**ACTIVITY**
Would you please repeat exactly the lines from the one containing "pochi giorni. Vi so" to the end of the records, both included, and leave out the rest?

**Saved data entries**
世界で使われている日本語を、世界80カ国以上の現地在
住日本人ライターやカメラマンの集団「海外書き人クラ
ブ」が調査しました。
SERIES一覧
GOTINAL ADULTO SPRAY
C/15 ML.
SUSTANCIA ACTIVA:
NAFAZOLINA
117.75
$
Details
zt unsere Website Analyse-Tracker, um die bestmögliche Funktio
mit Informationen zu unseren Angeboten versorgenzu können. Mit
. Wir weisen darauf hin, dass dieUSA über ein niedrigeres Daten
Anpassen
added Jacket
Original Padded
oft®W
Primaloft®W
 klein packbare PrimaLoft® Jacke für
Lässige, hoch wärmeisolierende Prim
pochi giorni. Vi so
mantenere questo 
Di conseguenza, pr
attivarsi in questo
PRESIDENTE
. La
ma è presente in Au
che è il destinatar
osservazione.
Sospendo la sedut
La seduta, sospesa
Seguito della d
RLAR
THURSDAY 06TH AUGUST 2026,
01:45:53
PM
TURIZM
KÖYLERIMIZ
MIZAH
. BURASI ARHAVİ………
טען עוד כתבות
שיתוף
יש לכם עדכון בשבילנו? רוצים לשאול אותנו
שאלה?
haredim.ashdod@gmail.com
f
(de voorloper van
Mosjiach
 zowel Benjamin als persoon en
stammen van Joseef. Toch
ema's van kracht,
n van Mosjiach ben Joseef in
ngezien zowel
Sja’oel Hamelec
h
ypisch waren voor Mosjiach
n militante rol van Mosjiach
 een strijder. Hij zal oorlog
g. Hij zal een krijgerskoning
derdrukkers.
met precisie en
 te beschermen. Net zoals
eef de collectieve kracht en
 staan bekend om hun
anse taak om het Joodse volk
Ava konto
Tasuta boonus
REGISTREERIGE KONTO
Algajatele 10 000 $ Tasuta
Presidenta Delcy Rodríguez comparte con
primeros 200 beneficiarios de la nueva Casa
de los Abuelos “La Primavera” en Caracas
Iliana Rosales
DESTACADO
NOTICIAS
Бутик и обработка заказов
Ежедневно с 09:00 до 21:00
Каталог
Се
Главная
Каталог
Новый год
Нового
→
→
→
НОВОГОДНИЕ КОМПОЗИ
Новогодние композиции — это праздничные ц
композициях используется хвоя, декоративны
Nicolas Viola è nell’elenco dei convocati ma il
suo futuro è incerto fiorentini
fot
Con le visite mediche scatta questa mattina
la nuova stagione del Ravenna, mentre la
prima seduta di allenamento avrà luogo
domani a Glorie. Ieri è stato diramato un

**WRITTEN REPLY**
pochi giorni. Vi so
mantenere questo 
Di conseguenza, pr
attivarsi in questo
PRESIDENTE
. La
ma è presente in Au
che è il destinatar
osservazione.
Sospendo la sedut
La seduta, sospesa
Seguito della d
RLAR
THURSDAY 06TH AUGUST 2026,
01:45:53
PM
TURIZM
KÖYLERIMIZ
MIZAH
. BURASI ARHAVİ………
טען עוד כתבות
שיתוף
יש לכם עדכון בשבילנו? רוצים לשאול אותנו
שאלה?
haredim.ashdod@gmail.com
f
(de voorloper van
Mosjiach
 zowel Benjamin als persoon en
stammen van Joseef. Toch
ema's van kracht,
n van Mosjiach ben Joseef in
ngezien zowel
Sja’oel Hamelec
h
ypisch waren voor Mosjiach
n militante rol van Mosjiach
 een strijder. Hij zal oorlog
g. Hij zal een krijgerskoning
derdrukkers.
met precisie en
 te beschermen. Net zoals
eef de collectieve kracht en
 staan bekend om hun
anse taak om het Joodse volk
Ava konto
Tasuta boonus
REGISTREERIGE KONTO
Algajatele 10 000 $ Tasuta
Presidenta Delcy Rodríguez comparte con
primeros 200 beneficiarios de la nueva Casa
de los Abuelos “La Primavera” en Caracas
Iliana Rosales
DESTACADO
NOTICIAS
Бутик и обработка заказов
Ежедневно с 09:00 до 21:00
Каталог
Се
Главная
Каталог
Новый год
Нового
→
→
→
НОВОГОДНИЕ КОМПОЗИ
Новогодние композиции — это праздничные ц
композициях используется хвоя, декоративны
Nicolas Viola è nell’elenco dei convocati ma il
suo futuro è incerto fiorentini
fot
Con le visite mediche scatta questa mattina
la nuova stagione del Ravenna, mentre la
prima seduta di allenamento avrà luogo
domani a Glorie. Ieri è stato diramato un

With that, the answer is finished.